Task to carry out - An exact retyping of all lines below is the answer; pictures do not belong in it.
[[ Data for analysis open ]]
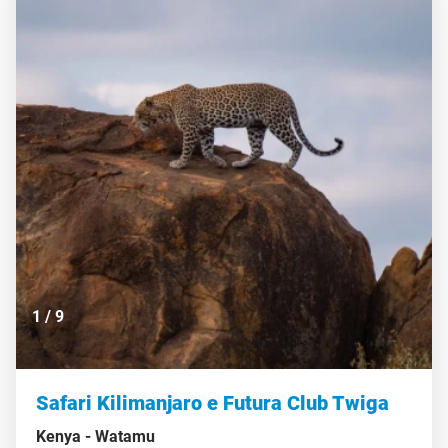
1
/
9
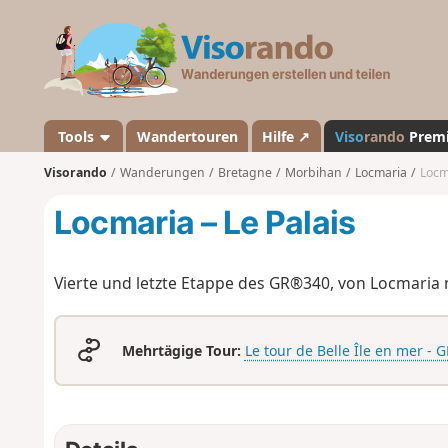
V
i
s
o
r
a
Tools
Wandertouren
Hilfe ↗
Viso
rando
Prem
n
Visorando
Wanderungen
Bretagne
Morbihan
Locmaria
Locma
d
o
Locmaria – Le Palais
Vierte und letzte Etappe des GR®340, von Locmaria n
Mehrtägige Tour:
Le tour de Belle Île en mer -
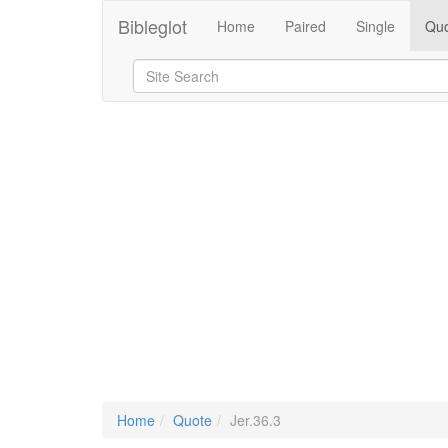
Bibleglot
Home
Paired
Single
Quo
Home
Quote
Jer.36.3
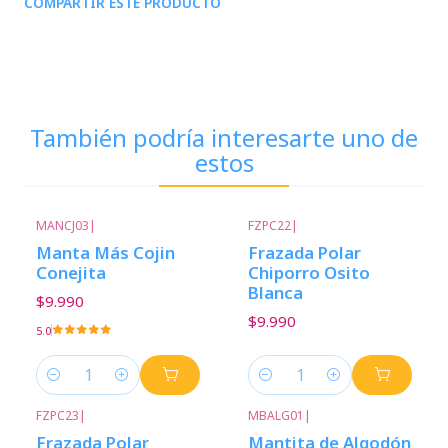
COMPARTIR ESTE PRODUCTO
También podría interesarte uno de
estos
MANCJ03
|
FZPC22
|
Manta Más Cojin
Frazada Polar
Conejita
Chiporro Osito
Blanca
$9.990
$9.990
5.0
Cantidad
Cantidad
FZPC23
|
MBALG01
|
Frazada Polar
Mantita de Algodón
[[ Data for analysis closed ]]
Written reply -
1
/
9
V
i
s
o
r
a
Tools
Wandertouren
Hilfe ↗
Viso
rando
Prem
n
Visorando
Wanderungen
Bretagne
Morbihan
Locmaria
Locma
d
o
Locmaria – Le Palais
Vierte und letzte Etappe des GR®340, von Locmaria n
Mehrtägige Tour:
Le tour de Belle Île en mer -
Bibleglot
Home
Paired
Single
Quo
Home
Quote
Jer.36.3
COMPARTIR ESTE PRODUCTO
También podría interesarte uno de
estos
MANCJ03
|
FZPC22
|
Manta Más Cojin
Frazada Polar
Conejita
Chiporro Osito
Blanca
$9.990
$9.990
5.0
Cantidad
Cantidad
FZPC23
|
MBALG01
|
Frazada Polar
Mantita de Algodón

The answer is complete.